───── RECORD EXTRACTS ─────
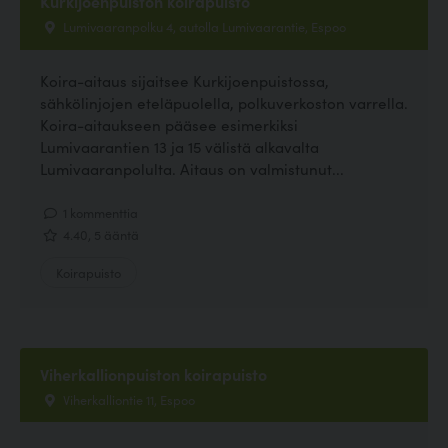
Kurkijoenpuiston koirapuisto
Lumivaaranpolku 4, autolla Lumivaarantie, Espoo
Koira-aitaus sijaitsee Kurkijoenpuistossa,
sähkölinjojen eteläpuolella, polkuverkoston varrella.
Koira-aitaukseen pääsee esimerkiksi
Lumivaarantien 13 ja 15 välistä alkavalta
Lumivaaranpolulta. Aitaus on valmistunut...
1 kommenttia
4.40, 5 ääntä
Koirapuisto
Viherkallionpuiston koirapuisto
Viherkalliontie 11, Espoo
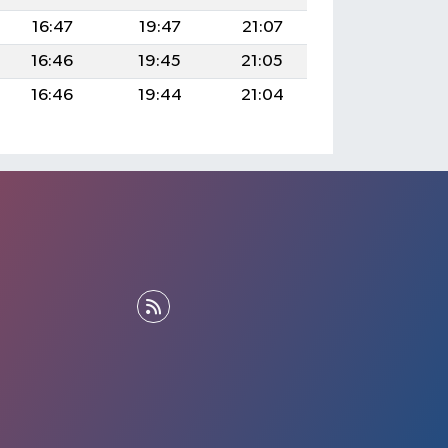
16:47
19:47
21:07
16:46
19:45
21:05
16:46
19:44
21:04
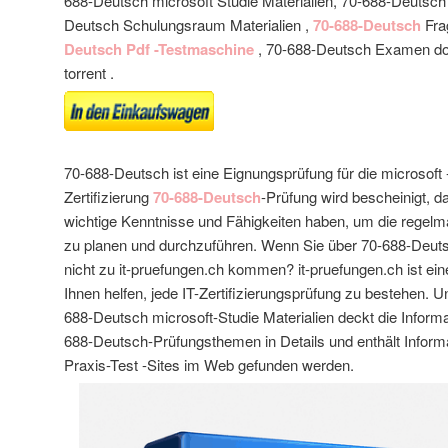
688-Deutsch microsoft Studie Materialien, 70-688-Deutsch 
Deutsch Schulungsraum Materialien ,
70-688-Deutsch
Fra
Deutsch Pdf -Testmaschine
, 70-688-Deutsch Examen do
torrent .
70-688-Deutsch ist eine Eignungsprüfung für die microsoft -
Zertifizierung
70-688-Deutsch
-Prüfung wird bescheinigt, d
wichtige Kenntnisse und Fähigkeiten haben, um die regelm
zu planen und durchzuführen. Wenn Sie über 70-688-Deut
nicht zu it-pruefungen.ch kommen? it-pruefungen.ch ist ein
Ihnen helfen, jede IT-Zertifizierungsprüfung zu bestehen. U
688-Deutsch microsoft-Studie Materialien deckt die Informa
688-Deutsch-Prüfungsthemen in Details und enthält Informa
Praxis-Test -Sites im Web gefunden werden.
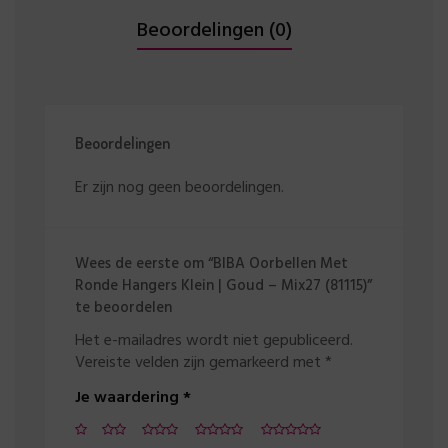
Beoordelingen (0)
Beoordelingen
Er zijn nog geen beoordelingen.
Wees de eerste om “BIBA Oorbellen Met
Ronde Hangers Klein | Goud – Mix27 (81115)”
te beoordelen
Het e-mailadres wordt niet gepubliceerd.
Vereiste velden zijn gemarkeerd met
*
Je waardering
*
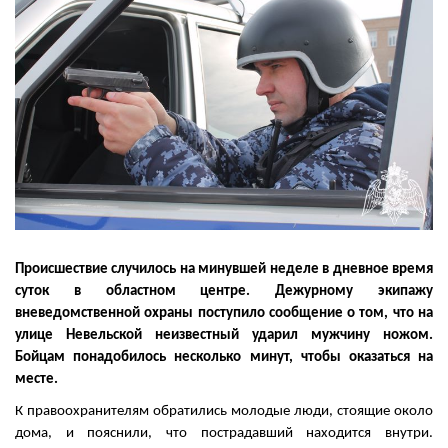
Происшествие случилось на минувшей неделе в дневное время
суток в областном центре. Дежурному экипажу
вневедомственной охраны поступило сообщение о том, что на
улице Невельской неизвестный ударил мужчину ножом.
Бойцам понадобилось несколько минут, чтобы оказаться на
месте.
К правоохранителям обратились молодые люди, стоящие около
дома, и пояснили, что пострадавший находится внутри.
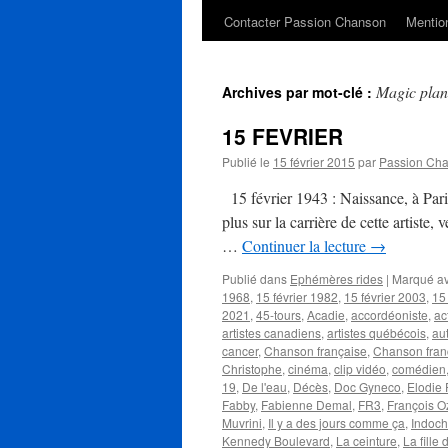
Contacter Passion Chanson
Mention
Magic plan
Archives par mot-clé :
15 FEVRIER
Publié le
15 février 2015
par
Passion Ch
15 février 1943 : Naissance, à Par
plus sur la carrière de cette artiste
…
Continuer la lecture
→
Publié dans
Ephémères rides
|
Marqué a
1968
,
15 février 1982
,
15 février 2003
,
15
2021
,
45-tours
,
Acadie
,
accordéoniste
,
ac
artistes canadiens
,
artistes québécois
,
au
cancer
,
Chanson française
,
Chanson fra
Christophe
,
cinéma
,
clip vidéo
,
comédien
19
,
De l'eau
,
Décès
,
Doc Gyneco
,
Elodie 
Fabby
,
Fabienne Demal
,
FR3
,
François O
Muvrini
,
Il y a des jours comme ça
,
Indoch
Kennedy Boulevard
,
La ceinture
,
La fille 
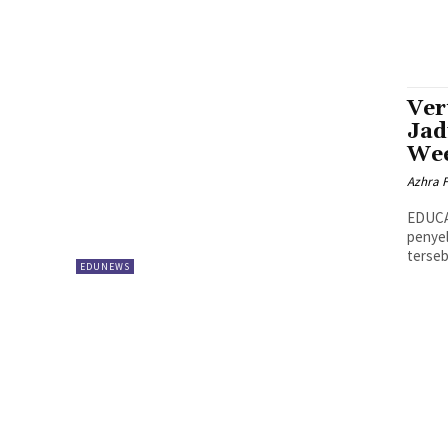
Ver
Jad
We
Azhra 
EDUCAR
penyel
terseb
EDUNEWS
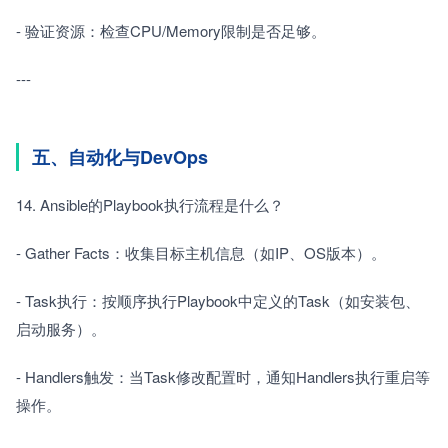
- 验证资源：检查CPU/Memory限制是否足够。　　
---
五、自动化与DevOps
14. Ansible的Playbook执行流程是什么？　　
- Gather Facts：收集目标主机信息（如IP、OS版本）。　　
- Task执行：按顺序执行Playbook中定义的Task（如安装包、
启动服务）。　　
- Handlers触发：当Task修改配置时，通知Handlers执行重启等
操作。　　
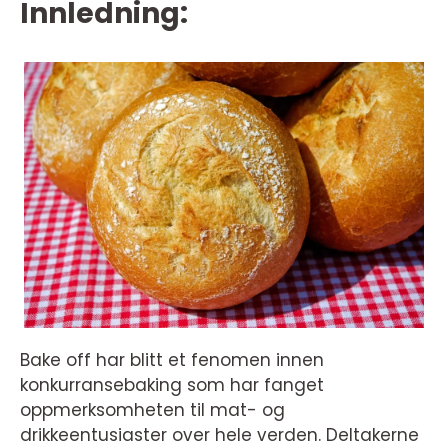
Innledning:
Bake off har blitt et fenomen innen
konkurransebaking som har fanget
oppmerksomheten til mat- og
drikkeentusiaster over hele verden. Deltakerne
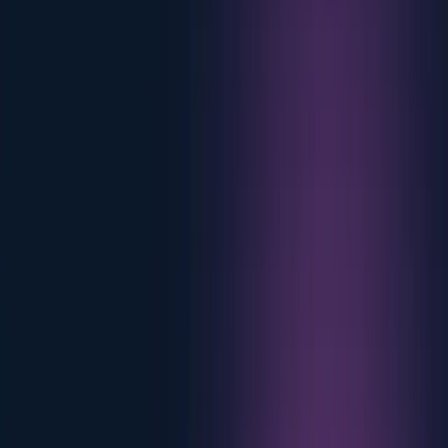
Dansk
Deutsch
English
Français
Italiano
Nederlands
Norsk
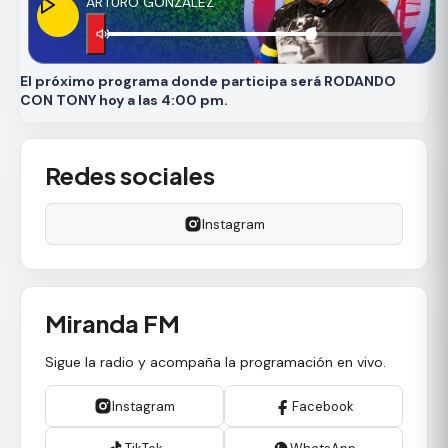
ARTURO GONZÁLEZ
El próximo programa donde participa será RODANDO
CON TONY hoy a las 4:00 pm.
Redes sociales
Instagram
Miranda FM
Sigue la radio y acompaña la programación en vivo.
Instagram
Facebook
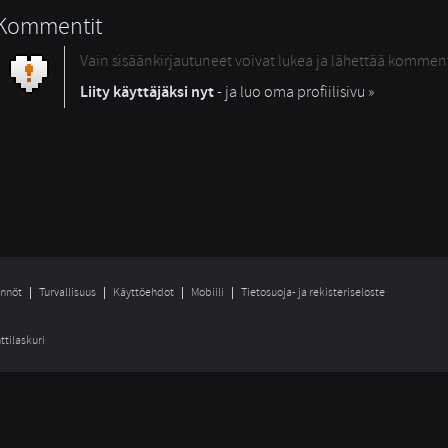
Kommentit
Vain sisäänkirjautuneet voivat lukea ja lähettää kommen
Liity käyttäjäksi nyt
- ja luo oma profiilisivu »
nnöt
Turvallisuus
Käyttöehdot
Mobiili
Tietosuoja- ja rekisteriseloste
ttilaskuri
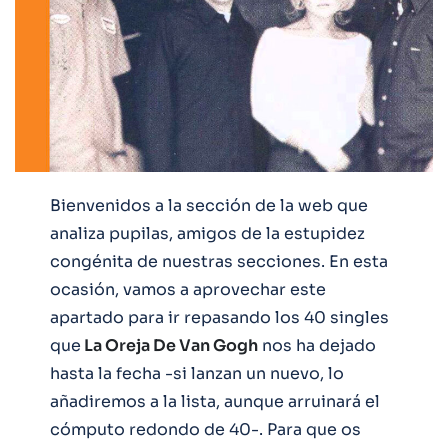
Bienvenidos a la sección de la web que
analiza pupilas, amigos de la estupidez
congénita de nuestras secciones. En esta
ocasión, vamos a aprovechar este
apartado para ir repasando los 40 singles
que
La Oreja De Van Gogh
nos ha dejado
hasta la fecha -si lanzan un nuevo, lo
añadiremos a la lista, aunque arruinará el
cómputo redondo de 40-. Para que os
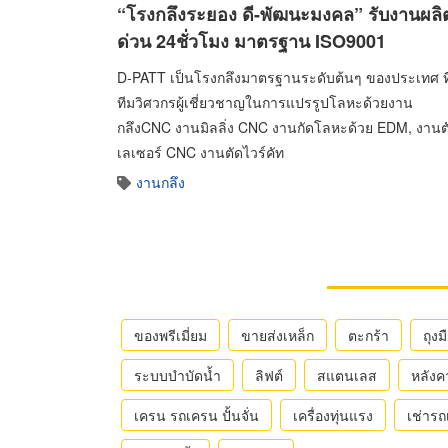
“โรงกลึงระยอง ดี-พัฒนะมงคล” รับงานผลิ
ด่วน 24ชั่วโมง มาตรฐาน ISO9001
D-PATT เป็นโรงกลึงมาตรฐานระดับต้นๆ ของประเทศ ที่
ทีมวิศวกรผู้เชี่ยวชาญในการแปรรูปโลหะด้วยงาน
กลึงCNC งานมิลลิ่ง CNC งานกัดโลหะด้วย EDM, งานต
เลเซอร์ CNC งานตัดไวร์คัท
งานกลึง
ของพรีเมี่ยม
ขายส่งเหล็ก
ตะกร้า
ถุงม
ระบบบำบัดน้ำ
ลิฟต์
สแตนเลส
หลังค
เครน รถเครน ปั้นจั่น
เครื่องทุ่นแรง
เช่าร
─────
DIRECTIONS: An exact copy of the records above is needed, free of pictures.

ANSWER SPACE:
Kurkijoenpuiston koirapuisto
Lumivaaranpolku 4, autolla Lumivaarantie, Espoo
Koira-aitaus sijaitsee Kurkijoenpuistossa,
sähkölinjojen eteläpuolella, polkuverkoston varrella.
Koira-aitaukseen pääsee esimerkiksi
Lumivaarantien 13 ja 15 välistä alkavalta
Lumivaaranpolulta. Aitaus on valmistunut...
1 kommenttia
4.40, 5 ääntä
Koirapuisto
Viherkallionpuiston koirapuisto
Viherkalliontie 11, Espoo
16:47
19:47
21:07
16:46
19:45
21:05
16:46
19:44
21:04
688-Deutsch microsoft Studie Materialien, 70-688-Deutsch 
Deutsch Schulungsraum Materialien ,
70-688-Deutsch
Fra
Deutsch Pdf -Testmaschine
, 70-688-Deutsch Examen do
torrent .
70-688-Deutsch ist eine Eignungsprüfung für die microsoft -
Zertifizierung
70-688-Deutsch
-Prüfung wird bescheinigt, d
wichtige Kenntnisse und Fähigkeiten haben, um die regelm
zu planen und durchzuführen. Wenn Sie über 70-688-Deut
nicht zu it-pruefungen.ch kommen? it-pruefungen.ch ist ein
Ihnen helfen, jede IT-Zertifizierungsprüfung zu bestehen. U
688-Deutsch microsoft-Studie Materialien deckt die Informa
688-Deutsch-Prüfungsthemen in Details und enthält Informa
Praxis-Test -Sites im Web gefunden werden.
Beoordelingen (0)
Beoordelingen
Er zijn nog geen beoordelingen.
Wees de eerste om “BIBA Oorbellen Met
Ronde Hangers Klein | Goud – Mix27 (81115)”
te beoordelen
Het e-mailadres wordt niet gepubliceerd.
Vereiste velden zijn gemarkeerd met
*
Je waardering
*
Происшествие случилось на минувшей неделе в дневное время
суток в областном центре. Дежурному экипажу
вневедомственной охраны поступило сообщение о том, что на
улице Невельской неизвестный ударил мужчину ножом.
Бойцам понадобилось несколько минут, чтобы оказаться на
месте.
К правоохранителям обратились молодые люди, стоящие около
дома, и пояснили, что пострадавший находится внутри.
Contacter Passion Chanson
Mention
Magic plan
Archives par mot-clé :
15 FEVRIER
Publié le
15 février 2015
par
Passion Ch
15 février 1943 : Naissance, à Par
plus sur la carrière de cette artiste
…
Continuer la lecture
→
Publié dans
Ephémères rides
|
Marqué a
1968
,
15 février 1982
,
15 février 2003
,
15
2021
,
45-tours
,
Acadie
,
accordéoniste
,
ac
artistes canadiens
,
artistes québécois
,
au
cancer
,
Chanson française
,
Chanson fra
Christophe
,
cinéma
,
clip vidéo
,
comédien
19
,
De l'eau
,
Décès
,
Doc Gyneco
,
Elodie 
Fabby
,
Fabienne Demal
,
FR3
,
François O
Muvrini
,
Il y a des jours comme ça
,
Indoch
Kennedy Boulevard
,
La ceinture
,
La fille 
Ver
Jad
We
Azhra 
EDUCAR
penyel
terseb
EDUNEWS
- 验证资源：检查CPU/Memory限制是否足够。　　
---
五、自动化与DevOps
14. Ansible的Playbook执行流程是什么？　　
- Gather Facts：收集目标主机信息（如IP、OS版本）。　　
- Task执行：按顺序执行Playbook中定义的Task（如安装包、
启动服务）。　　
- Handlers触发：当Task修改配置时，通知Handlers执行重启等
操作。　　
Innledning:
Bake off har blitt et fenomen innen
konkurransebaking som har fanget
oppmerksomheten til mat- og
drikkeentusiaster over hele verden. Deltakerne
Dansk
Deutsch
English
Français
Italiano
Nederlands
Norsk
ARTURO GONZÁLEZ
El próximo programa donde participa será RODANDO
CON TONY hoy a las 4:00 pm.
Redes sociales
Instagram
Miranda FM
Sigue la radio y acompaña la programación en vivo.
Instagram
Facebook
Kommentit
Vain sisäänkirjautuneet voivat lukea ja lähettää kommen
Liity käyttäjäksi nyt
- ja luo oma profiilisivu »
nnöt
Turvallisuus
Käyttöehdot
Mobiili
Tietosuoja- ja rekisteriseloste
ttilaskuri
Bienvenidos a la sección de la web que
analiza pupilas, amigos de la estupidez
congénita de nuestras secciones. En esta
ocasión, vamos a aprovechar este
apartado para ir repasando los 40 singles
que
La Oreja De Van Gogh
nos ha dejado
hasta la fecha -si lanzan un nuevo, lo
añadiremos a la lista, aunque arruinará el
cómputo redondo de 40-. Para que os
“โรงกลึงระยอง ดี-พัฒนะมงคล” รับงานผลิ
ด่วน 24ชั่วโมง มาตรฐาน ISO9001
D-PATT เป็นโรงกลึงมาตรฐานระดับต้นๆ ของประเทศ ที่
ทีมวิศวกรผู้เชี่ยวชาญในการแปรรูปโลหะด้วยงาน
กลึงCNC งานมิลลิ่ง CNC งานกัดโลหะด้วย EDM, งานต
เลเซอร์ CNC งานตัดไวร์คัท
งานกลึง
ของพรีเมี่ยม
ขายส่งเหล็ก
ตะกร้า
ถุงม
ระบบบำบัดน้ำ
ลิฟต์
สแตนเลส
หลังค
เครน รถเครน ปั้นจั่น
เครื่องทุ่นแรง
เช่าร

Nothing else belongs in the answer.